Bazı uzmanlar Rusya’nın, doğrudan Almanya’ya bağlanacak olan “Kuzey Akımı 2” adlı yeni boru hattının bir an önce onaylanması için, doğalgaz arzını sınırlıyor olabileceğini söylüyor. ABD Başkanı’nın Ulusal Güvenlik Danışmanı Jake Sullivan geçtiğimiz günlerde “Rusya’nın enerjiyi politik bir silah olarak kullanıyor olabileceğinden kaygı duyuyoruz” diyerek aslında bu rekabete dikkatleri çekiyordu.
AVRUPALI KAPİTALİSTLERİN İKİ YÜZLÜLÜĞÜ
Uzun bir zamandır küresel iklim krizine karşı önlemler aldıklarını, yeşil ve alternatif enerjilere yöneldiklerini iddia eden kapitalistlerin, açığa çıkan bu krizle aslında ne kadar sahtekâr davrandıklarını bir kez daha bizlere gösterdi. Doğalgaz ve kömür, AB’nin toplam üretiminin yüzde 35’inden fazlasını sağlıyor. Fosil yakıtlar İsveç, Fransa ve Lüksemburg’da marjinal bir paya sahip; ancak Hollanda, Polonya, Malta ve Kıbrıs’ta toplam üretimin yüzde 60’ından fazlasını oluşturuyor. Alternatif enerji kaynaklarını aktifleştirmek, bunlara yönelmek yerine, bu krizle birlikte yeniden nükleer enerji santralleri vb. şeyler tartışılmaya başlandı.
Henüz pandeminin etkisi tam olarak geçmeden yaşanan bu enerji krizi, bir kez daha kapitalizmin maskesini düşürürken, bu sistemin insanlığa, doğaya, hayvanlara ne kadar zararlı olduğunu bizlere göstermiştir.

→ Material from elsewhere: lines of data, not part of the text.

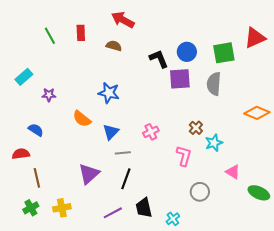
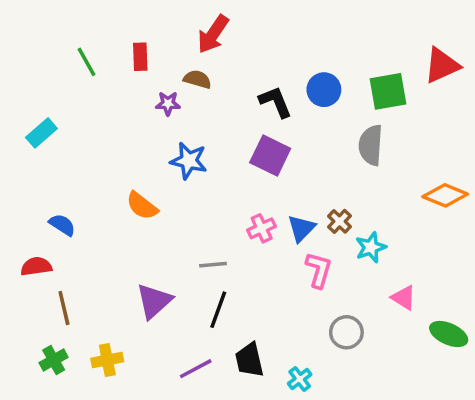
red arrow: (123, 20) -> (213, 34), turned -85
purple square: (180, 79) -> (270, 155), moved, turned 30
purple star: (49, 95) -> (168, 104), moved
blue triangle: (111, 132) -> (301, 228), moved

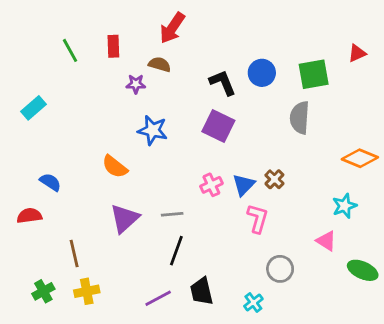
red triangle: (442, 65) -> (357, 53), size x0.6
cyan star: (371, 247) -> (344, 206), moved
purple triangle: (154, 301) -> (125, 218), moved
brown line: (64, 308) -> (74, 253), moved
cyan cross: (300, 379) -> (253, 302), moved

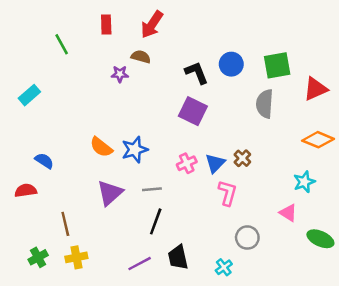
red rectangle: (113, 46) -> (106, 25), moved
red triangle: (357, 53) -> (315, 89), moved, size x1.5
blue star: (153, 130) -> (135, 150), moved, turned -30

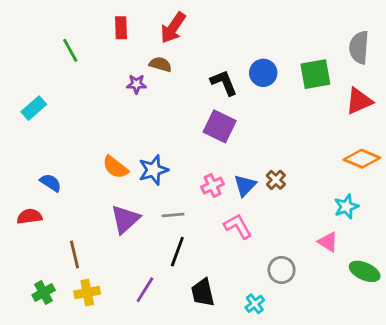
gray semicircle: (265, 104) -> (359, 47), moved
pink L-shape: (228, 193) -> (238, 226), moved, turned -45
purple line: (140, 264) -> (145, 290), moved, turned -30

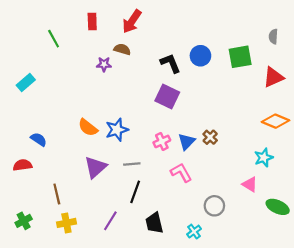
gray semicircle: (359, 47) -> (273, 36), size x0.6
green cross: (44, 293) -> (24, 221), moved

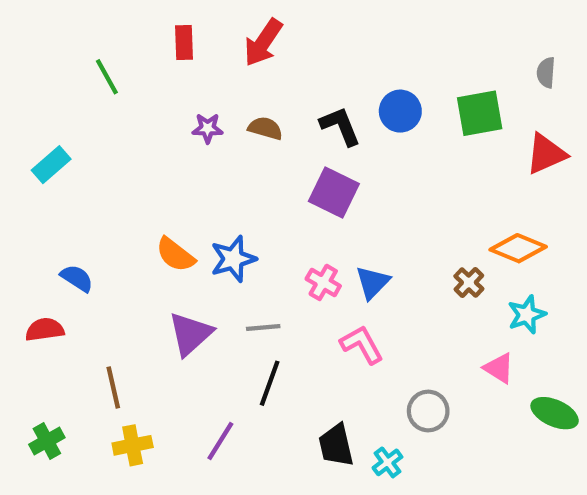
brown semicircle: (122, 49) -> (265, 128), moved
orange diamond: (275, 121) -> (518, 248), moved
brown cross: (210, 137) -> (469, 282), moved
pink cross: (162, 141) -> (323, 282), turned -35
black trapezoid: (154, 223) -> (336, 445), moved

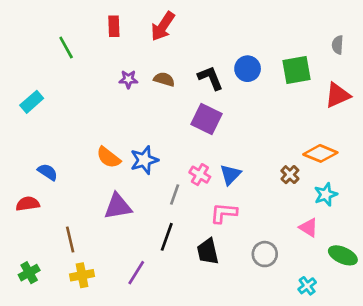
gray line: (263, 327) -> (175, 194), moved, turned -66
purple triangle: (190, 334) -> (118, 206), turned 32
pink L-shape: (362, 345) -> (224, 213), turned -56
black trapezoid: (336, 445) -> (208, 251), moved
cyan cross: (387, 462) -> (307, 286), moved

Enerji kriziyle açığa çıkan yeni durumda, ezilen emekçi halk kitlelerine, işçi sınıfına yeni sorumluluklar yüklenecek, her krizde olduğu gibi bu krizde de fatura bu kesime ödettirilmeye çalışılacaktır. Ancak işçi sınıfı onların krizlerinin faturasını ödemek zorunda değillerdir. Bu anlamıyla aslında alternatifsiz de değillerdir. Kapitalizmin alternatifi sosyalizmdir, komünizmdir. Başka alternatifler aramaya gerek yok. Buraya gidecek yola kanalize olmak, kan taşımak, onların sistemlerini başlarına yıkmaya yetecektir.